Drew, as told to Michael Cunningham of the AJC:
"Good defensive teams, their mindset is to go into games and outwork you. They don’t care how they do it. They do whatever it takes to shut you down. They have that aggressive mentality, where each game they go into it thinking 'I am going lock in on my guy.' and that works its way to the rest of the guys. You have to have that team concept and that aggressive mentality."That's great in theory but how does it apply practically to a team that features Mike Bibby and Jamal Crawford in its first eight?
"I think you have to make a decision on how you want to guard certain people. Certainly game-by-game, adjustments will be made defensively. But you go into the game with the mindset of guarding your own people. I think we are deep enough we can get that kind of defense out of our guys."Adjustments. That's where Drew can differentiate himself as a defensive coach from Mike Woodson. Woodson didn't commit to the all-switching, all the time defense in a fit of philosophical inspiration. He committed to it because his guards (mostly guards he wanted for their offensive contributions) couldn't stay in front of anybody. Jeff Teague pending, that's not going to change. But, if the Hawks can adjust to their opposition by giving up what they have to given their personnel limitations* in order to take something away, there's plausible opportunity for defensive improvement. Improvement that figures to be needed if the Hawks fail to maintain their (regular season) offensive efficiency of last season.
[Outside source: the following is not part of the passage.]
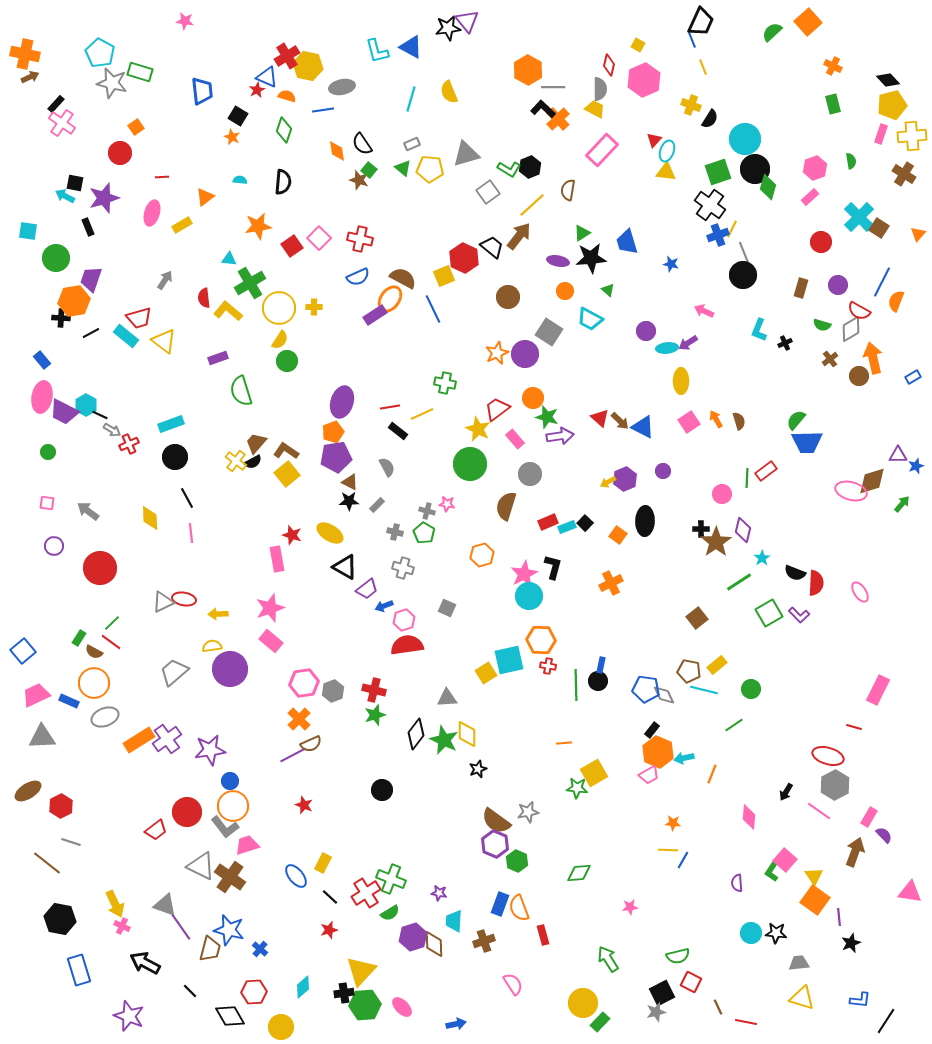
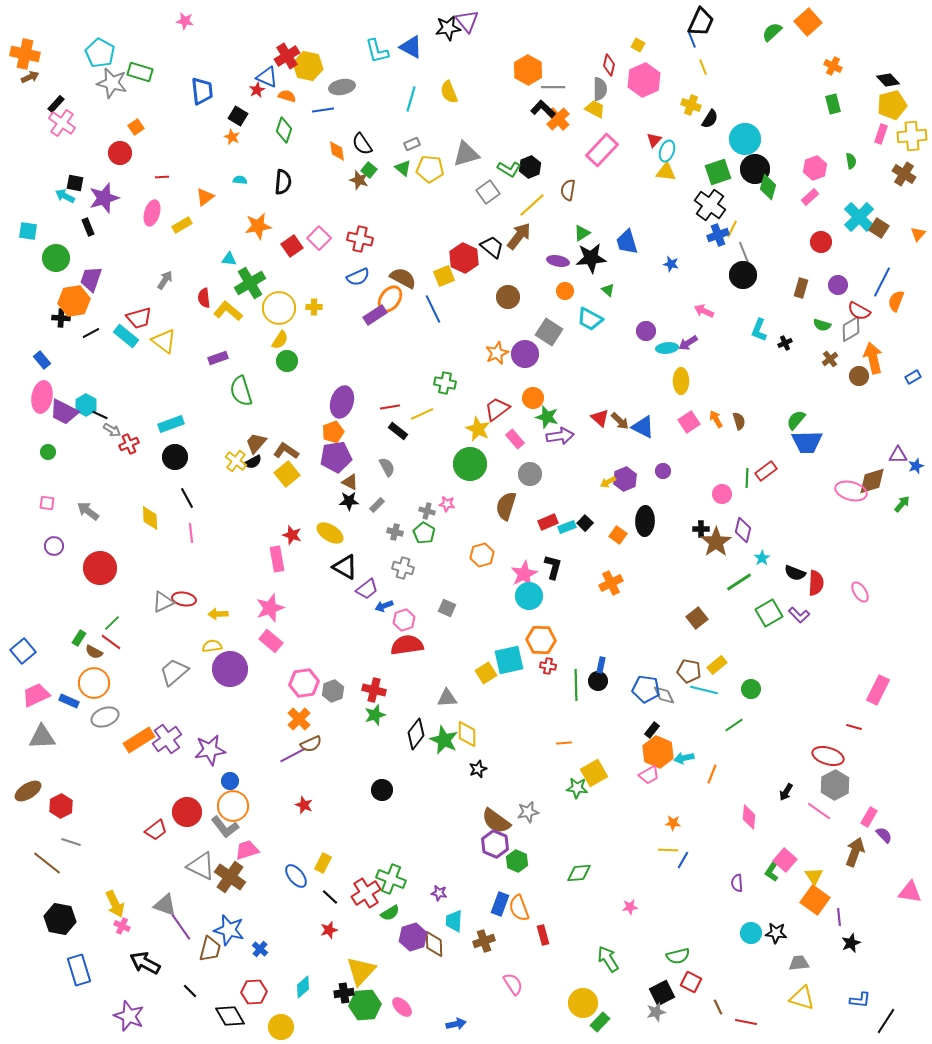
pink trapezoid at (247, 845): moved 5 px down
Let's be clear, though, if the Hawks don't switch on ball-screens, they will likely be more susceptible to dribble penetration than they were last season. However, by not inverting the defense, there's a reasonable expectation that the defensive rebounding will improve enough to offset that. Plus, if the Hawks stop switching so many off-the-ball screens, they should be better able to play active team defense and provide the help the veteran guards will need.
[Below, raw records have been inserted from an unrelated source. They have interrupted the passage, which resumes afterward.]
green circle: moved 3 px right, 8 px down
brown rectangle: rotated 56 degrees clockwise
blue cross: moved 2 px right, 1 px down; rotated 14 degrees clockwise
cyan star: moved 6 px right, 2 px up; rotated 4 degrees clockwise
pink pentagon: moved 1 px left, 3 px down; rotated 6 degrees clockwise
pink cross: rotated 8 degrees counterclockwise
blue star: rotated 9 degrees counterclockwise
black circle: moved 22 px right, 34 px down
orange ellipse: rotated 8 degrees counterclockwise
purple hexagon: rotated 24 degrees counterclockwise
This change in defensive philosophy does create one rational fear. Whereas, in past seasons, Al Horford and Josh Smith were charged with cutting off dribble penetration away from the basket where they either succeeded or got beat, this season they figure to take on more traditional roles (and floor positions) protecting the basket. There, facing dribble penetration at full speed, they could be more susceptible to committing fouls** and thus testing the depth that impresses no one outside of the organization.
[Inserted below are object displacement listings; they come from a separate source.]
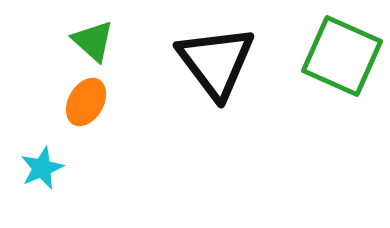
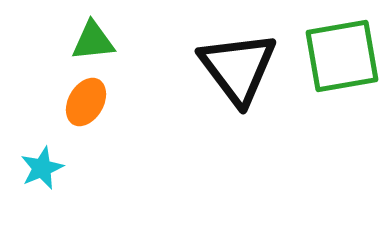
green triangle: rotated 48 degrees counterclockwise
green square: rotated 34 degrees counterclockwise
black triangle: moved 22 px right, 6 px down
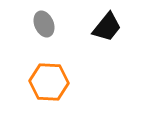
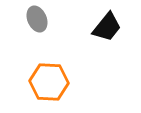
gray ellipse: moved 7 px left, 5 px up
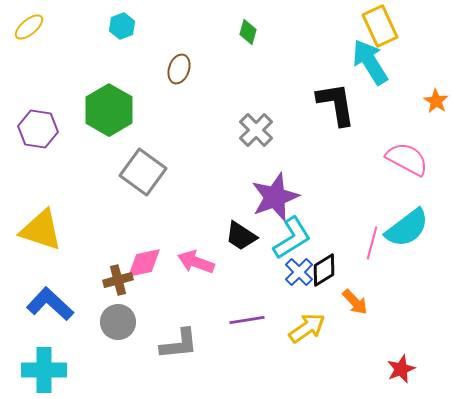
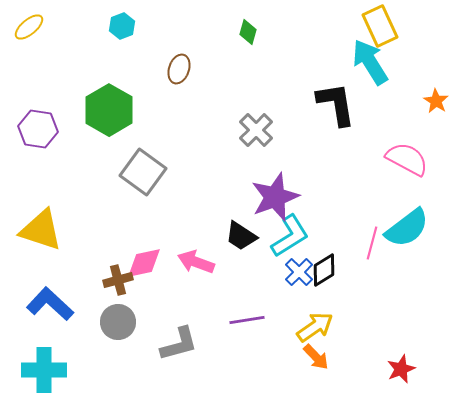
cyan L-shape: moved 2 px left, 2 px up
orange arrow: moved 39 px left, 55 px down
yellow arrow: moved 8 px right, 1 px up
gray L-shape: rotated 9 degrees counterclockwise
*Drew compliments the team's depth but I wouldn't expect anyone other than Teague to be good enough defensively to overcome their offensive limitations and work their way into the rotation. Frankly, I don't expect Josh Powell, Jason Collins, or Etan Thomas to be good defensively full stop. Pin your hopes on Pape Sy.
**One thing you could never say about Woodson's defenses was that they fouled a lot. (Mario West excluded).